| Assignment |
Starting with the line that contains "modernen Maltechniken" and stopping after the line that contains "Oberfläche, die beim", return each line below exactly as written, with no others.

| Exercise materials |
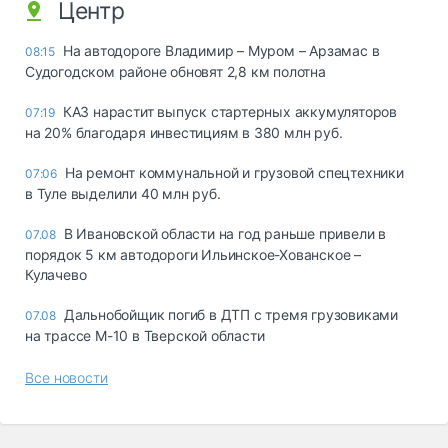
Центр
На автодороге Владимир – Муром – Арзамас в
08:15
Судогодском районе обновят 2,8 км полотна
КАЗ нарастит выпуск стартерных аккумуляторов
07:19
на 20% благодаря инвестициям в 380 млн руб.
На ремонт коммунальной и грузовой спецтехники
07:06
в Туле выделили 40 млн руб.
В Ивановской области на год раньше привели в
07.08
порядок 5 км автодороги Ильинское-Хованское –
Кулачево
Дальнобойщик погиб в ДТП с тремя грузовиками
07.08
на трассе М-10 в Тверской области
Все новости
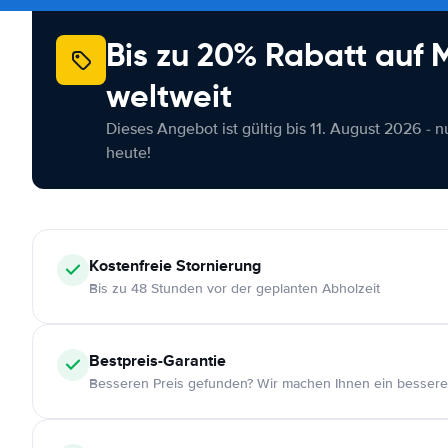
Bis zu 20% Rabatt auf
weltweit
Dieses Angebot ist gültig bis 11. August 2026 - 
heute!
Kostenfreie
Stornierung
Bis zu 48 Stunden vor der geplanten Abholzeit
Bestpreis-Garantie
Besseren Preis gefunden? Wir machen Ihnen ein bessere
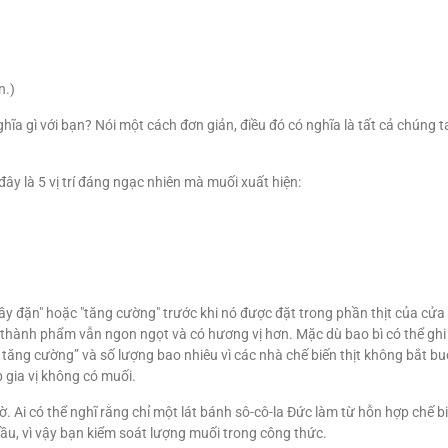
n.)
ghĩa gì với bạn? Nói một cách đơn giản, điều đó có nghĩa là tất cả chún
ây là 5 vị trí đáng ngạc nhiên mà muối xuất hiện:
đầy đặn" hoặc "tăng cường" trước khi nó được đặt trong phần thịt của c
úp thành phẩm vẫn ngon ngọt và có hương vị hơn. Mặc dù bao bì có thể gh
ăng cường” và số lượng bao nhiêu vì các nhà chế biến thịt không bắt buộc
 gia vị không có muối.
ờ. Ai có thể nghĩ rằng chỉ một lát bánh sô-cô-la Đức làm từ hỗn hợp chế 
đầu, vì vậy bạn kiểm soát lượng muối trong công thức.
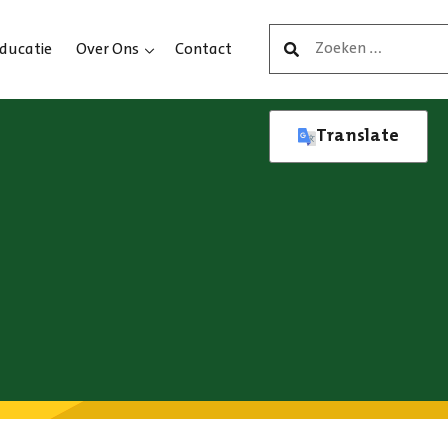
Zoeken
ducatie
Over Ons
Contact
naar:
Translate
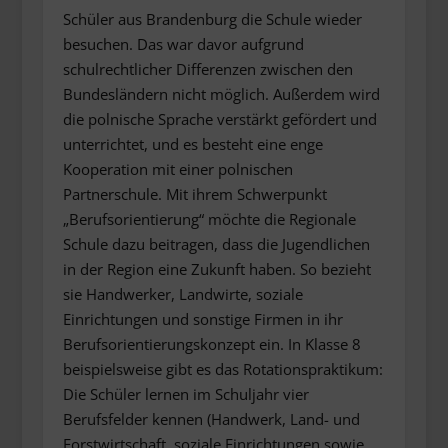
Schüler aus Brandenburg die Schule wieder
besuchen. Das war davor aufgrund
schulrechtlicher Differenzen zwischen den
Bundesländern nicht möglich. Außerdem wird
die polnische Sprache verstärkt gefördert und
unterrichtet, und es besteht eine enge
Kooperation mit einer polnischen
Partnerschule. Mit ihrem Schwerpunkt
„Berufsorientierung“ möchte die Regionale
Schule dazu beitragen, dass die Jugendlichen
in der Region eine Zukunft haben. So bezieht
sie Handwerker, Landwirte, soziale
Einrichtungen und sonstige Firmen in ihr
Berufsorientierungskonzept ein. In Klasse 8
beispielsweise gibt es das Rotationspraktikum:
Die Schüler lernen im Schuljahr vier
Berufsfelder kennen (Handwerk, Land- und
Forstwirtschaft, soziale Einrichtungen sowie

* * *

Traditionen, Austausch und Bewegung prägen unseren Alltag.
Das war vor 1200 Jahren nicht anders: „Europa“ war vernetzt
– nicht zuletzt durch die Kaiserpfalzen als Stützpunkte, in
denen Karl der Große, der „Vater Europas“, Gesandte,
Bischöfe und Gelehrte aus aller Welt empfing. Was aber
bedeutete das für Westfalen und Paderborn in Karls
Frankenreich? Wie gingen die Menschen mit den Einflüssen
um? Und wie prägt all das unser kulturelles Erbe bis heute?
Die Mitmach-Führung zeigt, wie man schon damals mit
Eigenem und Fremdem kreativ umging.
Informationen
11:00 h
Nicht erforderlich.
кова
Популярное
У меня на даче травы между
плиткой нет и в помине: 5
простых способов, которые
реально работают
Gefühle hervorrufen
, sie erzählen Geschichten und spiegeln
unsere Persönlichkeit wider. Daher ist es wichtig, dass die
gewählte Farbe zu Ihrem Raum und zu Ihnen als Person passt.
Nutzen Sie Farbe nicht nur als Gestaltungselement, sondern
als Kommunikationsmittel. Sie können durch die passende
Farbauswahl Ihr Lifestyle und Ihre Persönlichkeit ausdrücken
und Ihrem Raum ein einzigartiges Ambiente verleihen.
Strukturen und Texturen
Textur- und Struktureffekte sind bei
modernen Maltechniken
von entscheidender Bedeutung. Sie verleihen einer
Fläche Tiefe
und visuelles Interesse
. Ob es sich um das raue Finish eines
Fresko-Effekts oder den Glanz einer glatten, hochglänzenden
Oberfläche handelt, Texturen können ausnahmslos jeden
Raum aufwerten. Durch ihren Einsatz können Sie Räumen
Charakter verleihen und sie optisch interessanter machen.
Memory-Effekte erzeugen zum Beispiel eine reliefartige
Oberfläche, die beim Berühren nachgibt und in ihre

==

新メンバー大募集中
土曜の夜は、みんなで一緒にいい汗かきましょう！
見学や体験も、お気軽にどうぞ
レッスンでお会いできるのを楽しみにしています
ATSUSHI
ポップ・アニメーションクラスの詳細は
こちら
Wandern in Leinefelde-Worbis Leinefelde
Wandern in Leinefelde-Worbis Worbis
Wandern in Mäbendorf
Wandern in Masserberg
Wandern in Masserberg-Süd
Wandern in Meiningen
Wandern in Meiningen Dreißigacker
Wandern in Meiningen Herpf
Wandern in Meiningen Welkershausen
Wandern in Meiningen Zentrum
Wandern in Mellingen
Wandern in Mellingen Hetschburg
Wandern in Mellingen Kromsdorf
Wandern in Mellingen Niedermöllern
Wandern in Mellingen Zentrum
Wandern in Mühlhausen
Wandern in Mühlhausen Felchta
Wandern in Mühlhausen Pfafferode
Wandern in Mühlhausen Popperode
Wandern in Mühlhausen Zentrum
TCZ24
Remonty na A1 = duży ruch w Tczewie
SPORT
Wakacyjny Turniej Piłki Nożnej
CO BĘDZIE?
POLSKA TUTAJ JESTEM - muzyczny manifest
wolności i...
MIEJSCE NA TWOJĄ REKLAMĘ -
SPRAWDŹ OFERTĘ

| Answer to the problem |
modernen Maltechniken
von entscheidender Bedeutung. Sie verleihen einer
Fläche Tiefe
und visuelles Interesse
. Ob es sich um das raue Finish eines
Fresko-Effekts oder den Glanz einer glatten, hochglänzenden
Oberfläche handelt, Texturen können ausnahmslos jeden
Raum aufwerten. Durch ihren Einsatz können Sie Räumen
Charakter verleihen und sie optisch interessanter machen.
Memory-Effekte erzeugen zum Beispiel eine reliefartige
Oberfläche, die beim Berühren nachgibt und in ihre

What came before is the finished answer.